**Dataset entries:**
════════

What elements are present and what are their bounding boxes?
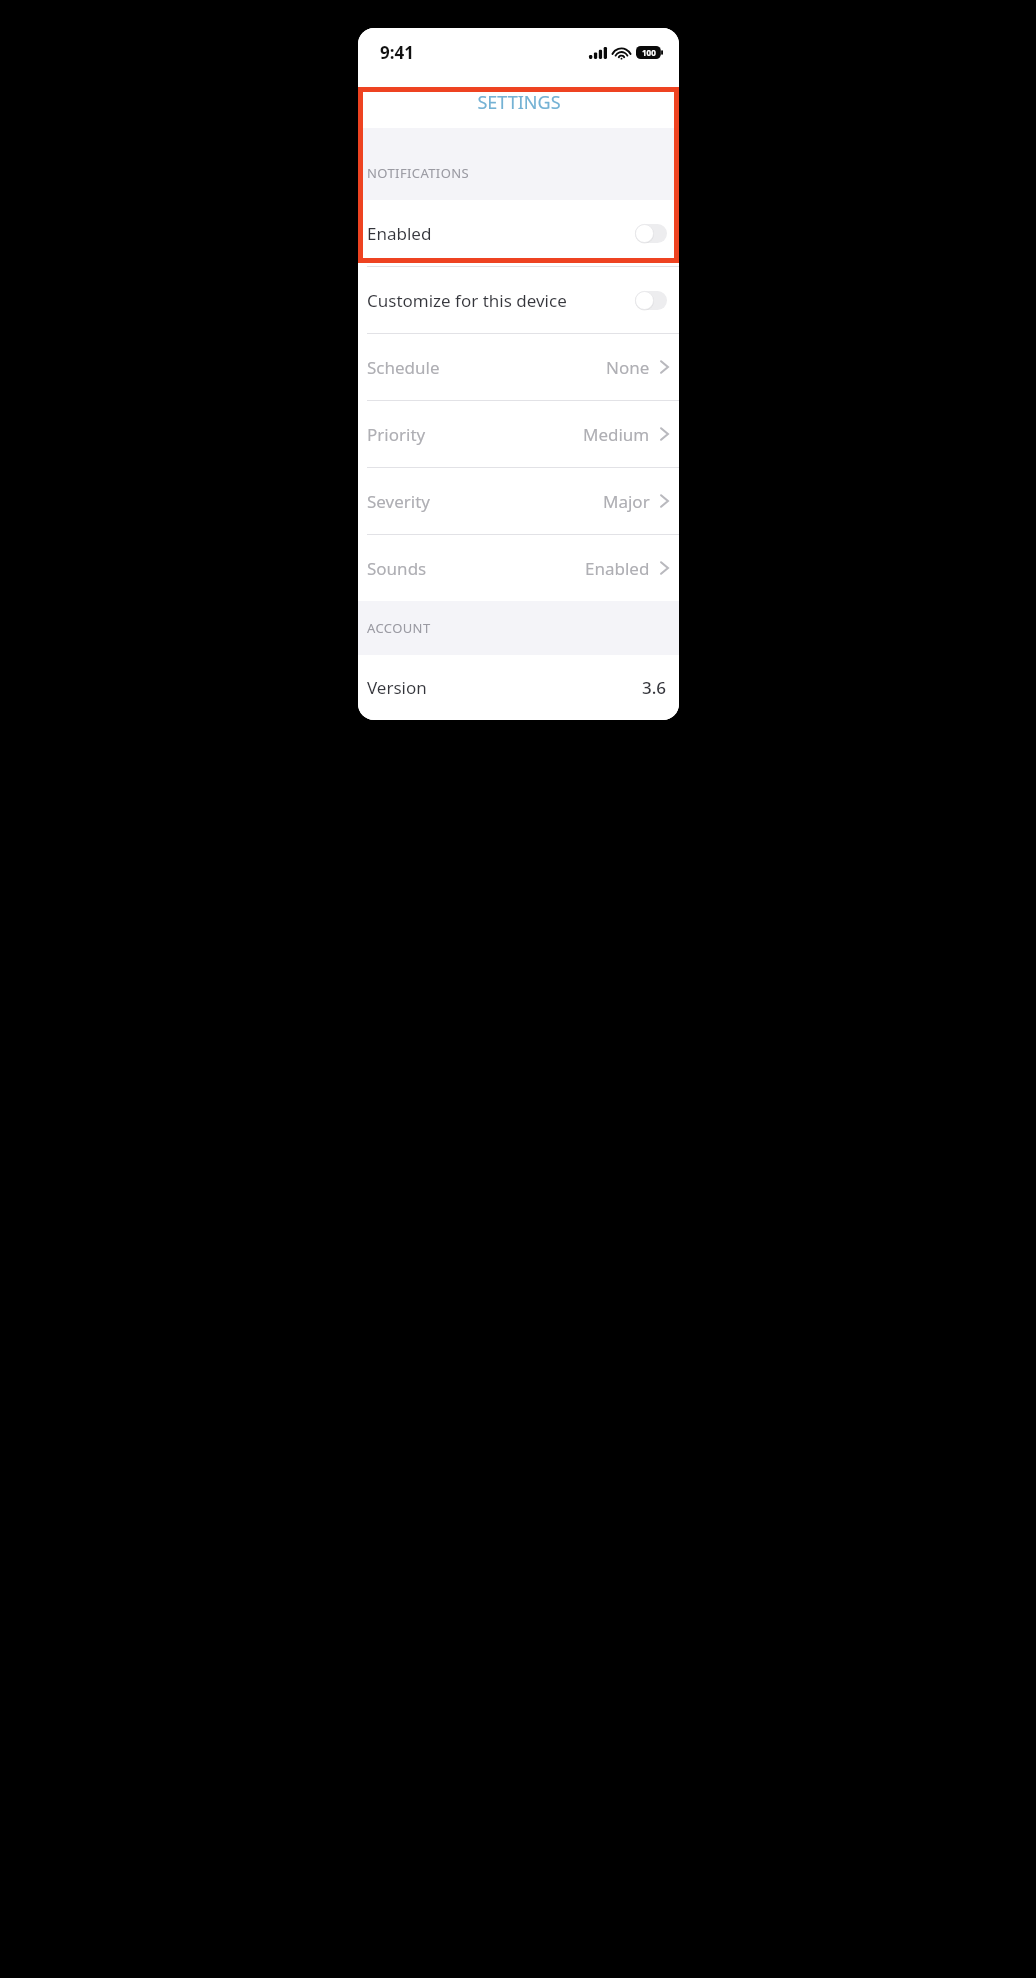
button[interactable]: Enabled [358,200,679,266]
button[interactable]: Schedule [358,334,679,400]
staticText: Enabled [585,557,650,580]
staticText: 9:41 [380,41,414,64]
staticText: Severity [367,490,603,513]
staticText: Customize for this device [367,289,635,312]
staticText: 3.6 [642,676,667,699]
button[interactable]: Priority [358,401,679,467]
button[interactable]: Version [358,655,679,720]
staticText: Priority [367,423,583,446]
staticText: Medium [583,423,650,446]
button[interactable]: Sounds [358,535,679,601]
button[interactable]: Customize for this device [358,267,679,333]
staticText: Enabled [367,222,635,245]
staticText: 100 [642,47,656,58]
staticText: Version [367,676,642,699]
staticText: ACCOUNT [367,619,431,637]
staticText: Sounds [367,557,585,580]
staticText: Major [603,490,650,513]
staticText: NOTIFICATIONS [367,164,470,182]
staticText: SETTINGS [477,90,561,115]
staticText: None [606,356,650,379]
button[interactable]: Severity [358,468,679,534]
staticText: Schedule [367,356,606,379]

════════

**Exercise:** Please output all the data exactly as given, with the pictures omitted.

**Result for this exercise:**
What elements are present and what are their bounding boxes?
button[interactable]: Enabled [358,200,679,266]
button[interactable]: Schedule [358,334,679,400]
staticText: Enabled [585,557,650,580]
staticText: 9:41 [380,41,414,64]
staticText: Severity [367,490,603,513]
staticText: Customize for this device [367,289,635,312]
staticText: 3.6 [642,676,667,699]
button[interactable]: Priority [358,401,679,467]
button[interactable]: Version [358,655,679,720]
staticText: Priority [367,423,583,446]
staticText: Medium [583,423,650,446]
button[interactable]: Sounds [358,535,679,601]
button[interactable]: Customize for this device [358,267,679,333]
staticText: Enabled [367,222,635,245]
staticText: 100 [642,47,656,58]
staticText: Version [367,676,642,699]
staticText: ACCOUNT [367,619,431,637]
staticText: Sounds [367,557,585,580]
staticText: Major [603,490,650,513]
staticText: NOTIFICATIONS [367,164,470,182]
staticText: SETTINGS [477,90,561,115]
staticText: None [606,356,650,379]
button[interactable]: Severity [358,468,679,534]
staticText: Schedule [367,356,606,379]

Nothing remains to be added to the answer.